CHELSEA — Local Councilman Corey Johnson, who was was arrested in Washington Wednesday protesting efforts to repeal the Affordable Care Act, said that being HIV positive compelled him to demonstrate with dozens of others outside Senate Majority Leader Mitch McConnell's office.

“I’m very open about the fact that I’m HIV positive, and I’m lucky that I’m a City Council member, so I have good health insurance," Johnson told DNAinfo New York on Thursday after returning to New York. "But there are millions and millions of people who would be immorally affected by a repeal."

Johnson, chairman of the Council's health committee, whose district includes Hell’s Kitchen, Chelsea, the West Village and parts of Flatiron, SoHo and the Upper West Side, was among at least 155 people arrested during the demonstrations Wednesday.

“It’s always a little scary to get arrested, but… when you’re doing it for a cause you believe in, it’s empowering at the same time,” he said. “We were peaceful, told our stories and complied with the Capitol police when they asked us to.”

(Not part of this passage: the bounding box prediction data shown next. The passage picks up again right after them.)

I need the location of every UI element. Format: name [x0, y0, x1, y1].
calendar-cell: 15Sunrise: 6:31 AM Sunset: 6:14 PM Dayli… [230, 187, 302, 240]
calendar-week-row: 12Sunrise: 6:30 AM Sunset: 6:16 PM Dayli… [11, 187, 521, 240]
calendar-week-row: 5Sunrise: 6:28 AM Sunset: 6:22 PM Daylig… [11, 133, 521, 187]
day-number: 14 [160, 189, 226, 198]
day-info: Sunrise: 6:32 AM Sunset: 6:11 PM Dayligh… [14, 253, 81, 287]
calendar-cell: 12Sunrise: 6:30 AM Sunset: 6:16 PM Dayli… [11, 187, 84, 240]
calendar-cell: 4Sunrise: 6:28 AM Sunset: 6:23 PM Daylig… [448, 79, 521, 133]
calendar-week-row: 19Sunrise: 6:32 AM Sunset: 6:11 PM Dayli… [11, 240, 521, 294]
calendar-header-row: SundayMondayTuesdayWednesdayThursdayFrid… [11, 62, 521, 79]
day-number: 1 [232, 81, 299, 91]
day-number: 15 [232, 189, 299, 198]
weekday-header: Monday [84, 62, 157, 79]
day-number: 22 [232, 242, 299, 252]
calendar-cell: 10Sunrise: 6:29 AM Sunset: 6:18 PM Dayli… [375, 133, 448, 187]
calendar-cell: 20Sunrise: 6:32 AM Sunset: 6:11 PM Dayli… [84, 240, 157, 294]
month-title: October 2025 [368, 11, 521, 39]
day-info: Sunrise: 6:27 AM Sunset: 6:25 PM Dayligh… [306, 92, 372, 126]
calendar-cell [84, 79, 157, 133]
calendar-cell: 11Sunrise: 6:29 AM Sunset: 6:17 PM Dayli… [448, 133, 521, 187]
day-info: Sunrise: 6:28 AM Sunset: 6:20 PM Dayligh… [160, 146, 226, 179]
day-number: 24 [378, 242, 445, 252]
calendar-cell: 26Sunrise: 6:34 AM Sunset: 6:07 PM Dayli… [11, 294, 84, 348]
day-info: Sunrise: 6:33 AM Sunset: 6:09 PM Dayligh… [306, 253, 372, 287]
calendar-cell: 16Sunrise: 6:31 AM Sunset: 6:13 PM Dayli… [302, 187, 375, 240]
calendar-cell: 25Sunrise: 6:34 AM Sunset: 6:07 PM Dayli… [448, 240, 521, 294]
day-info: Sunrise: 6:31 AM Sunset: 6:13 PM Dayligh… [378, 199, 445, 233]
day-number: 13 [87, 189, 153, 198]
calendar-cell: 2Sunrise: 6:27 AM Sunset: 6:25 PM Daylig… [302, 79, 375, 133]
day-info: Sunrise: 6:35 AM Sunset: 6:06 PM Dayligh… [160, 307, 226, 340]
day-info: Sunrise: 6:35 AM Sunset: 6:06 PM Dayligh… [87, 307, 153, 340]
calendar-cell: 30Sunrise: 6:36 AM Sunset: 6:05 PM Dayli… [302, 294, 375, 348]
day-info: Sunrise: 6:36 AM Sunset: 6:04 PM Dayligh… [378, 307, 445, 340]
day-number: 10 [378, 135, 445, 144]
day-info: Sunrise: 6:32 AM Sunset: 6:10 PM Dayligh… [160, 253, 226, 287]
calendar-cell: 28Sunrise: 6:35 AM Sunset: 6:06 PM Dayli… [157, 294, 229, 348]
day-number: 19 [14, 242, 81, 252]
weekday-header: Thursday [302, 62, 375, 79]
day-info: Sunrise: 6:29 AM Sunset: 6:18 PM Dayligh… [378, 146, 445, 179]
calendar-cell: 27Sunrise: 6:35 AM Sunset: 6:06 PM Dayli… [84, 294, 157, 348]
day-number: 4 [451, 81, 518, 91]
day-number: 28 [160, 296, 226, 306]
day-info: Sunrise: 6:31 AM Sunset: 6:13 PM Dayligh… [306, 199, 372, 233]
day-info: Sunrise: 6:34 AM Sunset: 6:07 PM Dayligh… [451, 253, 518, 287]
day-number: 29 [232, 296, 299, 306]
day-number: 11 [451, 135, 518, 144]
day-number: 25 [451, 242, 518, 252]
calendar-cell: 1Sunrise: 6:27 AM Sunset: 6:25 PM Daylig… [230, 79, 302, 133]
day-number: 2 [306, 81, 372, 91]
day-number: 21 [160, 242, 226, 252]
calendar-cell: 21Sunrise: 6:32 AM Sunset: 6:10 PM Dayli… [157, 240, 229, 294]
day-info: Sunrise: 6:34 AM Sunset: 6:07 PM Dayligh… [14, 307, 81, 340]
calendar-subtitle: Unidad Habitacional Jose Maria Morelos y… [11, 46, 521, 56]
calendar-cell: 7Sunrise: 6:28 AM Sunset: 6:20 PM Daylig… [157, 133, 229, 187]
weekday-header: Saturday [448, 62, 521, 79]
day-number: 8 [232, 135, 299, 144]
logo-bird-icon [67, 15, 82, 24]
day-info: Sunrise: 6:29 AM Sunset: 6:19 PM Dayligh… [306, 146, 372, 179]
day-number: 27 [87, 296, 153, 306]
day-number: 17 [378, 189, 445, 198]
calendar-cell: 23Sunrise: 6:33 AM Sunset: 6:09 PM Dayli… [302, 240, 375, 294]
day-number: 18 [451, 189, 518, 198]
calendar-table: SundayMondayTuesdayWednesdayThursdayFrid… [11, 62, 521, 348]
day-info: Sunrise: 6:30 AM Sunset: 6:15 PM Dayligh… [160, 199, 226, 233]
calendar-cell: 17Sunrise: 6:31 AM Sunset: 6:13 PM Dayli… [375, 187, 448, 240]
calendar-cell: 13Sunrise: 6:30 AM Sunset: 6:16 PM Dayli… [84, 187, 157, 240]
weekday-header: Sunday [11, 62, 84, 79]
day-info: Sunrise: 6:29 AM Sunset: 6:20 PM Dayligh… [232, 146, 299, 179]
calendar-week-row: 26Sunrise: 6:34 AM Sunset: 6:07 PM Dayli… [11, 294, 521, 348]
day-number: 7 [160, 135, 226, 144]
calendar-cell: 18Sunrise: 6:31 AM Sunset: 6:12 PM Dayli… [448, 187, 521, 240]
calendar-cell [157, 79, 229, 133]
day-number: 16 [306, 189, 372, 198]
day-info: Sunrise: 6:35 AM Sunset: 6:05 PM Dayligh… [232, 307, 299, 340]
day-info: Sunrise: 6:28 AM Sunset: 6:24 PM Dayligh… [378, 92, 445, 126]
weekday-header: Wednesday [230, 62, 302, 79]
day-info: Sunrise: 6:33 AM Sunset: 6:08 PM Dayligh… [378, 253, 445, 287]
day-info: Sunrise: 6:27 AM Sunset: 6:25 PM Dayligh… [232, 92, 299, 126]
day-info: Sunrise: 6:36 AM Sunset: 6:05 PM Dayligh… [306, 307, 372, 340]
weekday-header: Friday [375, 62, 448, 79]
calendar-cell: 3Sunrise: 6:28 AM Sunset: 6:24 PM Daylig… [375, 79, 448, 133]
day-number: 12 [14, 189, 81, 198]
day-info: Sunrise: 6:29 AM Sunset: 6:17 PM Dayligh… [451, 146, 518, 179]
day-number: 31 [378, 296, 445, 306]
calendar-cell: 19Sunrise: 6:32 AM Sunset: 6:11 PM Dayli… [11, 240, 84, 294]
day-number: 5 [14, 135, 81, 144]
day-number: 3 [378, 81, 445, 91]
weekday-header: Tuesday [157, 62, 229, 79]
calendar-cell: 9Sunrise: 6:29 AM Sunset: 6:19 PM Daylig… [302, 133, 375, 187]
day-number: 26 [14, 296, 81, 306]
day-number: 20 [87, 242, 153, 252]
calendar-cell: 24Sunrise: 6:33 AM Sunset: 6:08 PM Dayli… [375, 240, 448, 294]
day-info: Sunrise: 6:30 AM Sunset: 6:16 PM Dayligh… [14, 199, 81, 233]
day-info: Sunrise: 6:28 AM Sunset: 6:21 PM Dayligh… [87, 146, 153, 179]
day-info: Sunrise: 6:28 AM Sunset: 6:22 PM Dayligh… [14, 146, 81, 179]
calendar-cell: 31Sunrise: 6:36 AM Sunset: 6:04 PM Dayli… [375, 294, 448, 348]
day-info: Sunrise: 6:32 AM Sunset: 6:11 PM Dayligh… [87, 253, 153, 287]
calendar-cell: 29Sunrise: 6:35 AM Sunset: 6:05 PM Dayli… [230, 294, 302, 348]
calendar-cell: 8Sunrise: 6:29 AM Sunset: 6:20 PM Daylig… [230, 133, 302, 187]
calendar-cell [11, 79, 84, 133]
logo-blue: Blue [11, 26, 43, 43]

Facebook videos show the politician chanting outside McConnell's office before being led handcuffed into a police vehicle outside the building.

Police cuffed Johnson around 4 p.m. Wednesday and released him from custody around 9 p.m., he said, noting it was the fourth time he has been arrested for civil disobedience. He returned to New York City about 1:45 a.m. Thursday, his spokesperson said.

Many of the protesters in D.C. yesterday were HIV and AIDS activists — though “not exclusively,” he noted — and the number of people who occupied Senate office buildings Wednesday “shows how much is on the line."

“[People] can’t lose their Medicaid, they can’t not have access to life-saving medication and health insurance coverage,” he said. “For a lot of people, this is life and death.”